The future of same-sex marriage is likely to be shaped by ongoing societal, legal, and cultural developments. Here are some potential directions and trends that could influence the way ahead for same-sex marriage:

  1. Global Legalization: Many countries had already legalized same-sex marriage, but there were still places where it was not recognized. The global trend has been moving toward greater acceptance, and more countries may choose to legalize same-sex marriage in the future.
  2. Increased Social Acceptance: Over time, societal attitudes toward LGBTQ+ individuals and same-sex relationships have become more accepting in many parts of the world. This trend is likely to continue, with increasing support for the rights and equality of LGBTQ+ individuals.
  3. Legal Protections: Beyond marriage, there will likely be continued efforts to secure legal protections for LGBTQ+ individuals in various areas, such as employment, housing, and healthcare. Ensuring comprehensive legal protection is crucial for fostering equality.

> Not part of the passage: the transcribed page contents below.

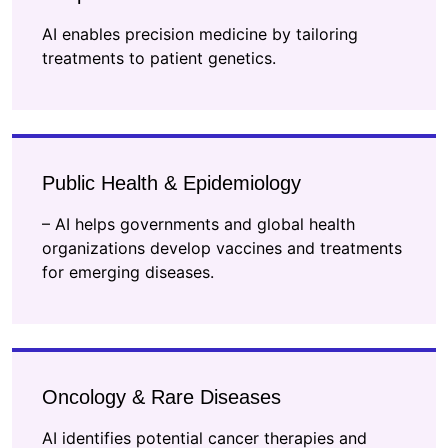
AI enables precision medicine by tailoring
treatments to patient genetics.
Public Health & Epidemiology
– AI helps governments and global health
organizations develop vaccines and treatments
for emerging diseases.
Oncology & Rare Diseases
AI identifies potential cancer therapies and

  4. Parental Rights: Advocacy for parental rights for same-sex couples, including adoption and access to assisted reproductive technologies, is likely to continue. Ensuring that same-sex couples have the same rights and opportunities to form families is an important aspect of LGBTQ+ rights.
  5. Intersectional Advocacy: Recognizing and addressing the intersectionality of LGBTQ+ issues with other forms of discrimination is essential. Advocacy efforts may increasingly focus on the unique challenges faced by individuals who belong to multiple marginalized groups.
  6. Educational Initiatives: Education and awareness programs about LGBTQ+ issues, including same-sex marriage, can contribute to reducing prejudice and discrimination. Continued efforts to include LGBTQ+ topics in educational curricula may foster a more inclusive and understanding society.
  7. Global Advocacy: International organizations and advocacy groups play a crucial role in promoting LGBTQ+ rights globally. Efforts to combat discrimination and human rights abuses based on sexual orientation and gender identity are likely to persist.
  8. Continued Dialogue: Open and respectful dialogue between individuals, communities, and religious institutions can contribute to greater understanding and acceptance. Encouraging conversations that bridge gaps in understanding can be instrumental in fostering support for same-sex marriage.
  9. Challenges to Progress: While progress has been made, challenges and opposition to same-sex marriage may persist in some regions. Cultural, religious, and political factors can influence the pace of change, and advocacy efforts may need to address these factors in nuanced ways.
  10. Technological Advances: Advances in assisted reproductive technologies, such as surrogacy and in vitro fertilization, may continue to provide new possibilities for same-sex couples to have children and may influence discussions around family dynamics and legal rights.

The future of same-sex marriage is likely to be dynamic and influenced by a combination of legal developments, changing social attitudes, and ongoing advocacy efforts. Continued collaboration between LGBTQ+ activists, policymakers, and the broader community will play a crucial role in shaping a more inclusive future.